IT is vital that the UK Government takes action on those responsible for the persecution of the Rohingya in Myanmar ("Myanmar leader and Facebook implicated in whipping up hate", The Herald, September 13.

The Rohingya, a mostly stateless Muslim minority from Rakhine state in western Myanmar, have been persecuted by the government in Myanmar for most of the last year. More than 700,000 have since fled across the border into Bangladesh since August 2017, and it has been estimated that more than 7,000 have been killed in the months following the outbreak of violence.

The UK Government must seek to pursue every avenue in an effort to hold those responsible to account, and demonstrate that these crimes, wherever they are committed, will never be normalised or tolerated.

Earlier this year Amnesty International identified 13 officials who have played a direct role in what the UN has described as a "textbook example of ethnic cleansing".The report, titled We Will Destroy Everything, catalogued evidence implicating Myanmar's military Commander-in-Chief, Senior General Min Aung Hlaing, and other key members of the regime in crimes against humanity.
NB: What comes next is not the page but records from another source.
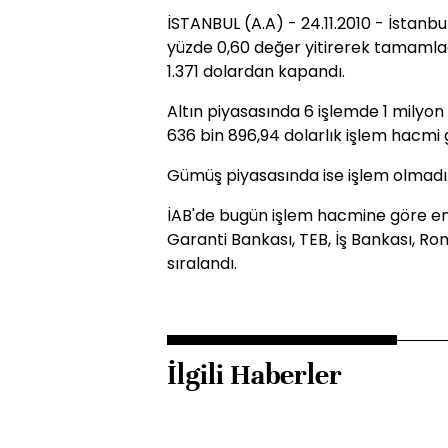
İSTANBUL (A.A) - 24.11.2010 - İstanb
yüzde 0,60 değer yitirerek tamamladı,
1.371 dolardan kapandı.
Altın piyasasında 6 işlemde 1 milyon 2
636 bin 896,94 dolarlık işlem hacmi 
Gümüş piyasasında ise işlem olmadı
İAB'de bugün işlem hacmine göre en
Garanti Bankası, TEB, İş Bankası, Ro
sıralandı.
İlgili Haberler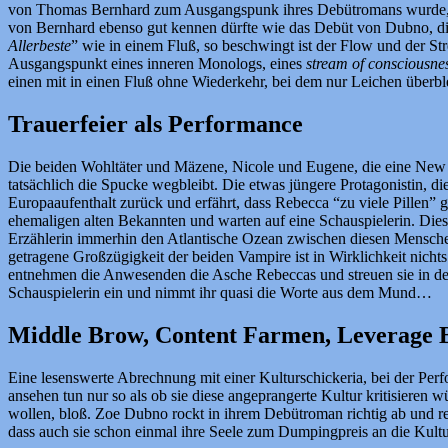
von Thomas Bernhard zum Ausgangspunk ihres Debütromans wurde, wie 
von Bernhard ebenso gut kennen dürfte wie das Debüt von Dubno, die
Allerbeste
” wie in einem Fluß, so beschwingt ist der Flow und der St
Ausgangspunkt eines inneren Monologs, eines
stream of consciousne
einen mit in einen Fluß ohne Wiederkehr, bei dem nur Leichen überb
Trauerfeier als Performance
Die beiden Wohltäter und Mäzene, Nicole und Eugene, die eine New Yo
tatsächlich die Spucke wegbleibt. Die etwas jüngere Protagonistin, d
Europaaufenthalt zurück und erfährt, dass Rebecca “zu viele Pillen” 
ehemaligen alten Bekannten und warten auf eine Schauspielerin. Diese
Erzählerin immerhin den Atlantische Ozean zwischen diesen Menschen un
getragene Großzügigkeit der beiden Vampire ist in Wirklichkeit nicht
entnehmen die Anwesenden die Asche Rebeccas und streuen sie in den 
Schauspielerin ein und nimmt ihr quasi die Worte aus dem Mund…
Middle Brow, Content Farmen, Leverage B
Eine lesenswerte Abrechnung mit einer Kulturschickeria, bei der Perf
ansehen tun nur so als ob sie diese angeprangerte Kultur kritisieren w
wollen, bloß. Zoe Dubno rockt in ihrem Debütroman richtig ab und rei
dass auch sie schon einmal ihre Seele zum Dumpingpreis an die Kulturi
There is a mountain of evidence that this was part of a highly-orchestrated, systematic attack on the Rohingya population.

While the UK Government has been rightly critical of the persecution of the Rohingya it must, considering this evidence, put its money where its mouth is and impose sanctions on those individuals concerned and also push for this at the UN Security Council and at an EU level.

Alex Orr,

Flat 2, 77 Leamington Terrace, Edinburgh.